Range operator is exactly what is needed in this method. Placing the two described INDEX functions on either side of the range operator will return the desired range.

In the following screen shot from the example file we see the data table has columns for ID, Class, and Species and the end user should be able to select the desired Class and then get the related Species pick list in the adjacent cell. Both static pick lists are contained on the TBL02-Species worksheet and all tables in the model are structured tables.

Data Validation via Dynamic Named Range

Reviewing the INDEX functions on each side of the range operator will illustrate how the final range is being determined.
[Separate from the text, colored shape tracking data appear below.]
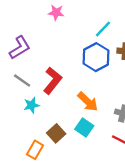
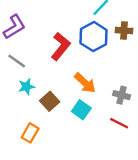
red L-shape: (53, 81) -> (61, 46), moved
brown square: (56, 133) -> (50, 101), moved

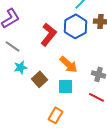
cyan square: (81, 110) -> (66, 86), turned -35
orange rectangle: (30, 133) -> (56, 115), moved

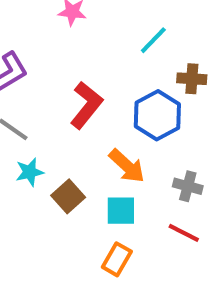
blue hexagon: (76, 26) -> (157, 115), moved
orange rectangle: (56, 115) -> (117, 259), moved

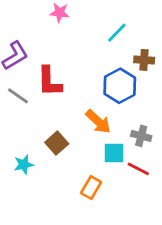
red L-shape: (86, 105) -> (49, 81), moved, turned 140
cyan star: (30, 172) -> (24, 165), moved
cyan square: (121, 211) -> (114, 153), moved

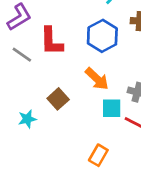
blue hexagon: (120, 86) -> (102, 36), moved
orange rectangle: (91, 188) -> (98, 155), moved

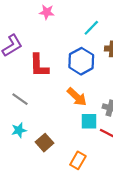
gray line: (22, 55) -> (20, 99), moved
brown square: (58, 99) -> (44, 143), moved

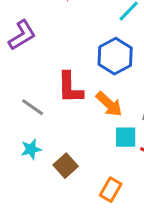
red L-shape: (39, 66) -> (70, 88), moved

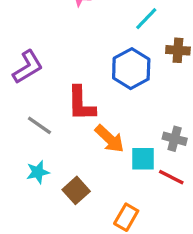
purple L-shape: (22, 35) -> (28, 67), moved
orange arrow: (109, 104) -> (110, 139), moved

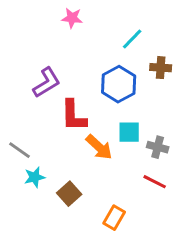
purple L-shape: (28, 67) -> (47, 83), moved
gray line: (39, 125) -> (20, 150), moved
cyan square: (143, 159) -> (129, 132), moved

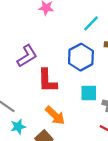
orange arrow: (99, 147) -> (55, 115), moved

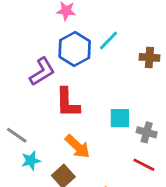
cyan line: (91, 23) -> (109, 41), moved
blue hexagon: (81, 57) -> (75, 49), moved

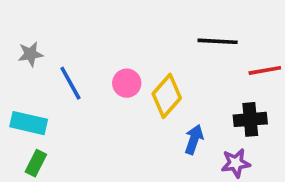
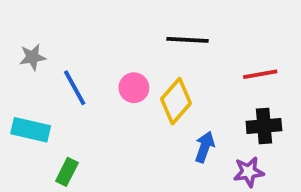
black line: (218, 41) -> (187, 40), moved
red line: (265, 70) -> (260, 74), moved
green rectangle: (36, 163) -> (67, 172), moved

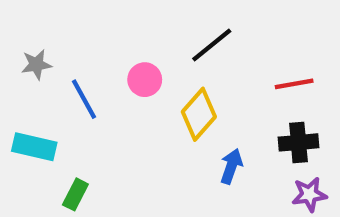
black line: (187, 40) -> (212, 45), turned -42
pink circle: (134, 88) -> (145, 80), moved
purple star: (249, 172) -> (309, 194), moved

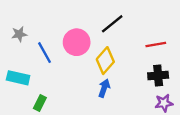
pink circle: (145, 80) -> (77, 42), size x1.5
blue arrow: (231, 166) -> (104, 88), moved

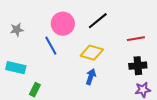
pink circle: (77, 42) -> (63, 24), moved
blue line: (44, 53) -> (51, 46), moved
yellow diamond: (105, 61) -> (92, 53), turned 65

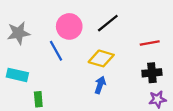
gray star: (17, 30) -> (18, 33), size x1.5
green rectangle: (35, 90) -> (38, 99), turned -32

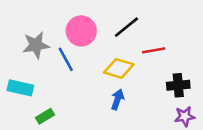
gray star: (18, 33) -> (36, 45), moved
red line: (150, 43) -> (154, 50), moved
green rectangle: (38, 99) -> (45, 116), turned 64

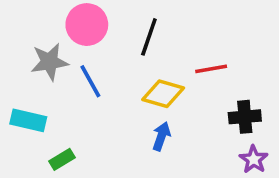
black line: (126, 27) -> (149, 37), moved, turned -32
pink circle: (81, 31) -> (87, 25), moved
purple star: (185, 116) -> (254, 159), turned -30

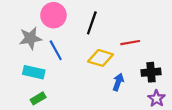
cyan rectangle: (28, 120) -> (34, 72), moved
blue arrow: (161, 136) -> (118, 82), moved

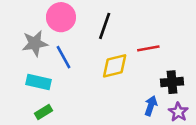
yellow diamond: (101, 58) -> (115, 66), turned -30
blue arrow: (118, 82) -> (151, 106), moved

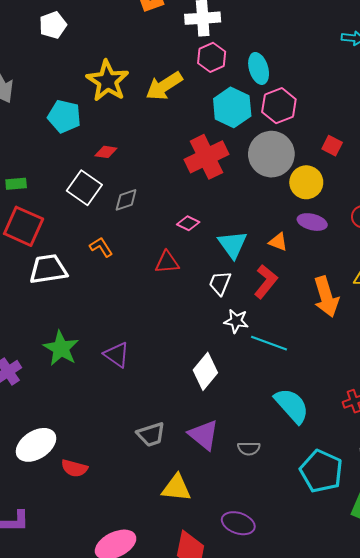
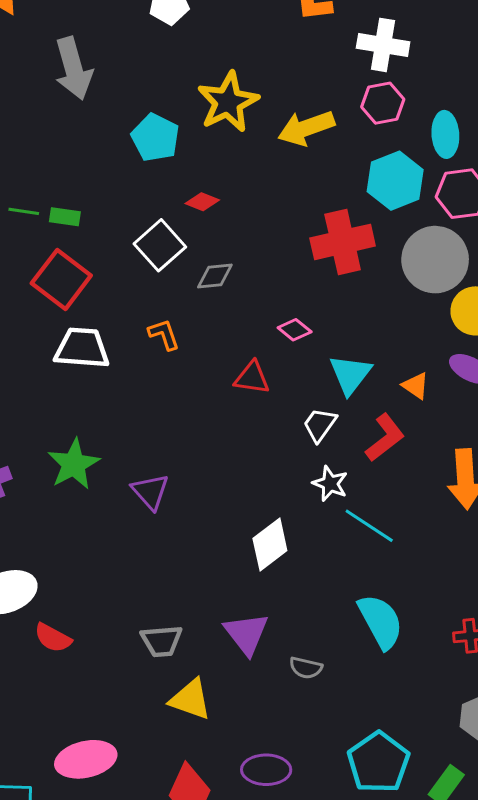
gray trapezoid: (151, 434) -> (162, 641), moved
cyan pentagon: (321, 471) -> (378, 762), moved
purple ellipse: (238, 523) -> (266, 770), turned -32

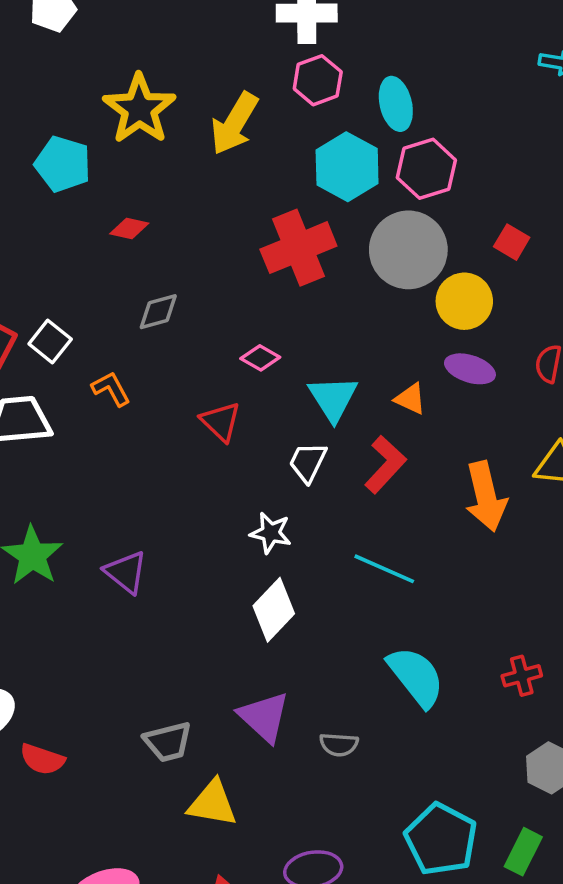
yellow arrow: (306, 128) -> (234, 124), turned -30
white square: (160, 245) -> (50, 342), moved, size x0.7
red triangle: (252, 378) -> (221, 422), turned 45
white star: (330, 484) -> (271, 533), moved

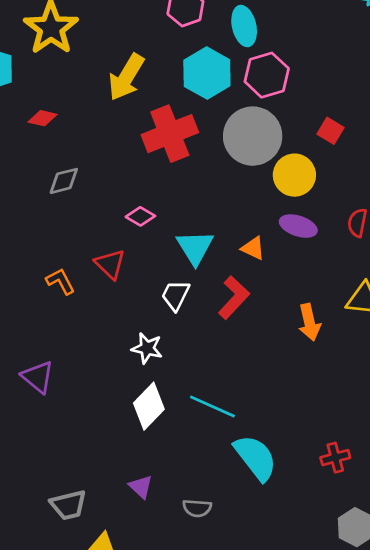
yellow arrow: (234, 124) -> (126, 77), moved
orange L-shape: (111, 389) -> (60, 281), moved
orange arrow: (486, 496) -> (309, 322), size x0.7
cyan line: (384, 569) -> (212, 406), moved
purple triangle: (264, 717) -> (141, 487), size x0.6

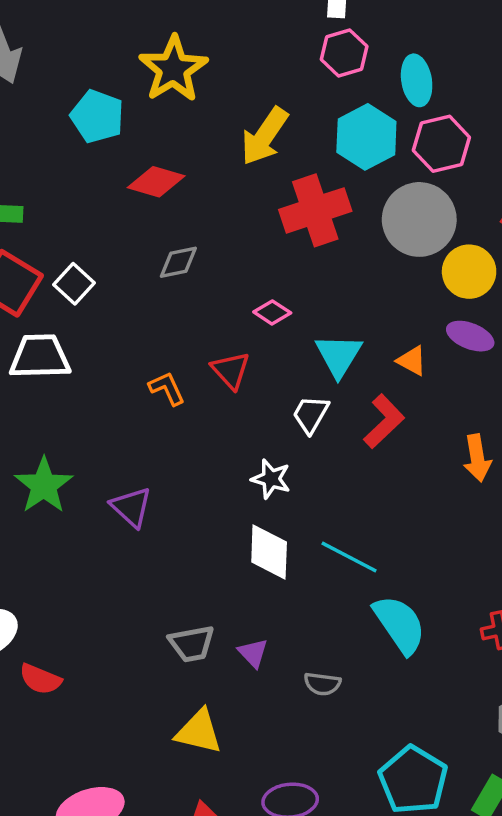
red diamond: (43, 118) -> (156, 182), size x1.5
white diamond: (149, 406) -> (269, 552), turned -45
gray trapezoid: (68, 505) -> (192, 644), moved

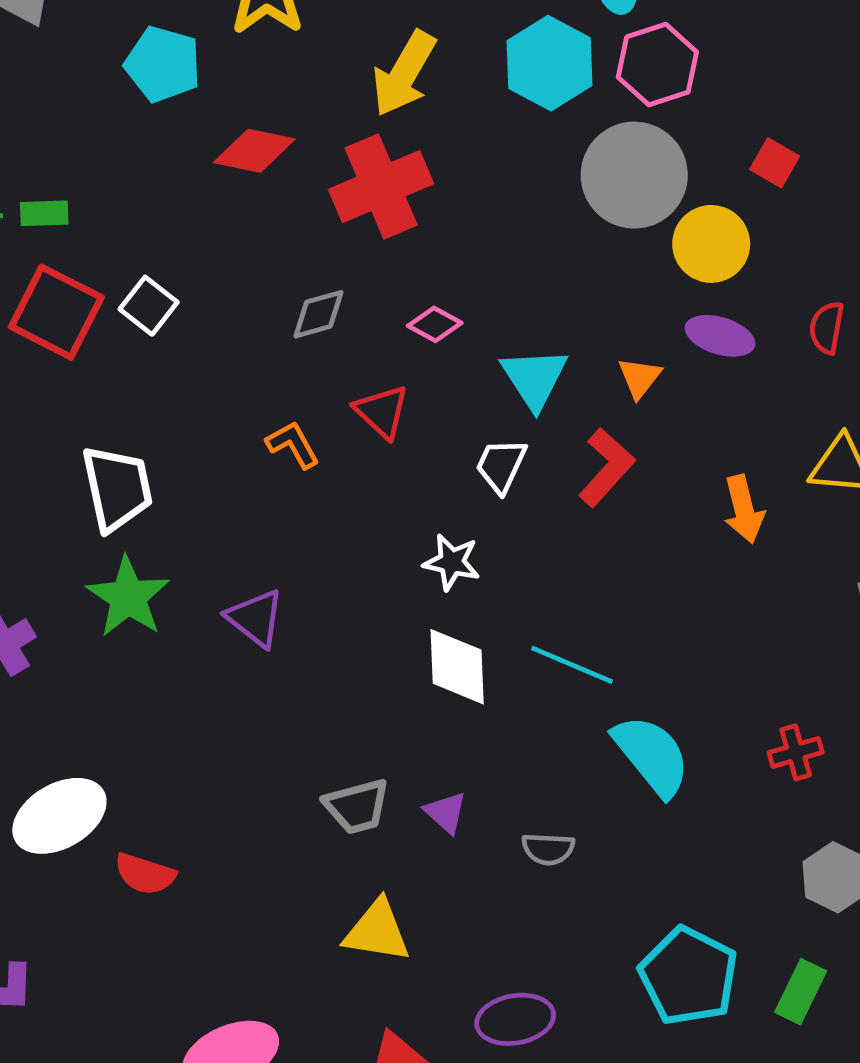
red cross: (315, 210) -> (381, 187), moved
gray diamond: (178, 262) -> (318, 314), moved
white trapezoid: (40, 357) -> (117, 488), moved, turned 84
orange triangle: (412, 361) -> (640, 378), turned 44

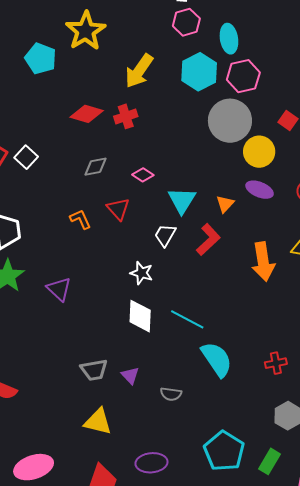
red diamond: (254, 151) -> (87, 114), moved
red cross: (381, 187) -> (126, 116), size x0.6
orange arrow: (744, 509) -> (263, 262), size x1.4

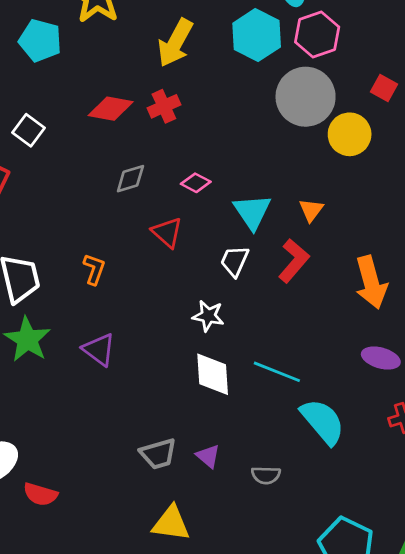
white square: (26, 157) -> (28, 130), moved
purple ellipse: (260, 190) -> (381, 358), moved
orange L-shape: (80, 219) -> (94, 269), moved, turned 50

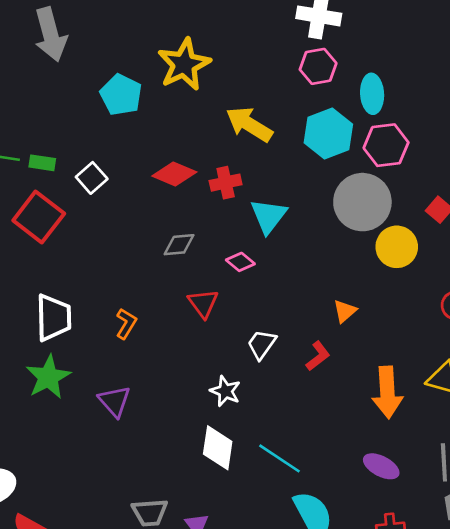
yellow arrow: (175, 43) -> (249, 124), turned 81
cyan triangle: (252, 212) -> (269, 216), moved
red L-shape: (294, 261) -> (318, 356), size x0.7

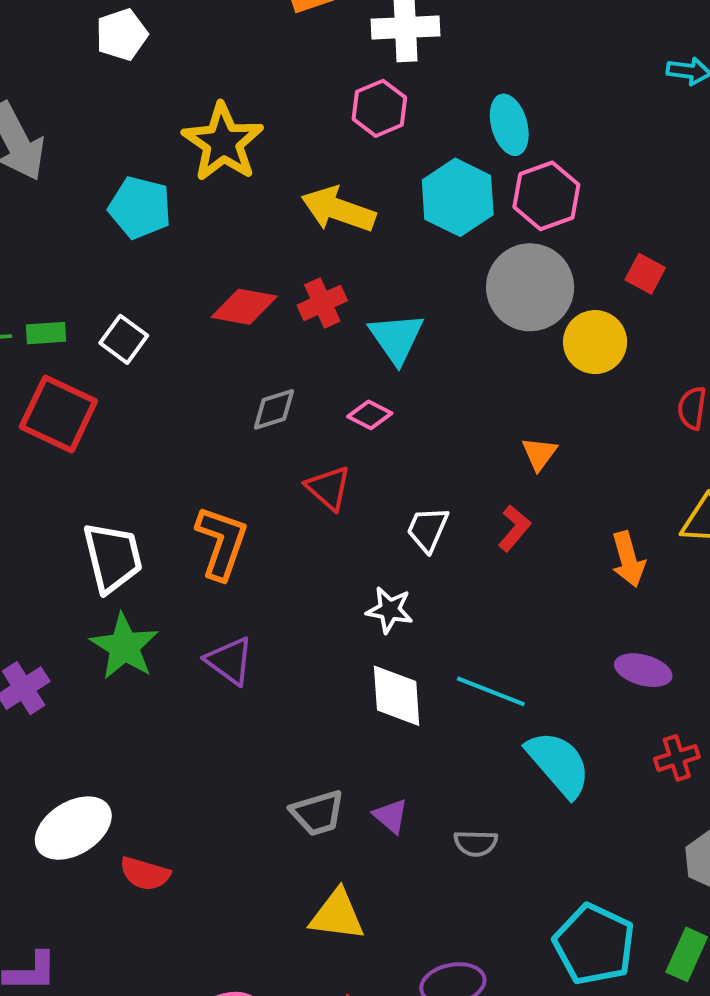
pink hexagon: (318, 66) -> (379, 108), moved
orange L-shape: (126, 324) -> (222, 543), size x1.6
orange arrow: (387, 392) -> (628, 559), size x0.7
Note that in the screenshot above and the example file the left side of the equation is listed first then the colon and the right side of the colon is listed next on its own line. The INDEX function on the left side of the colon (range operator) is:

= INDEX (tbl_species[Species], MATCH(tbl_data[@Class], tbl_species[Class],0) )

Recall that INDEX returns a reference of the cell at the intersection of a particular row and column in a given range. By using MATCH to define the row and using the species list, tbl_species[Species], as the reference range for INDEX we get the reference to the start of the range we ultimately want. MATCH is simply looking at a particular record’s selected Class and then returning the row number of that class from the Class list, tbl_species[Class].

The INDEX function on the right side of the colon is slightly more complex because it also uses COUNTIF. We already know the starting row of the desired range (from the INDEX function on the left side of the colon) but we need to determine the final row. By adding the COUNTIF portion to the end of the equation we arrive at the final row. The COUNTIF is determining how many times a record’s Class appears in the Class list, tbl_species[Class].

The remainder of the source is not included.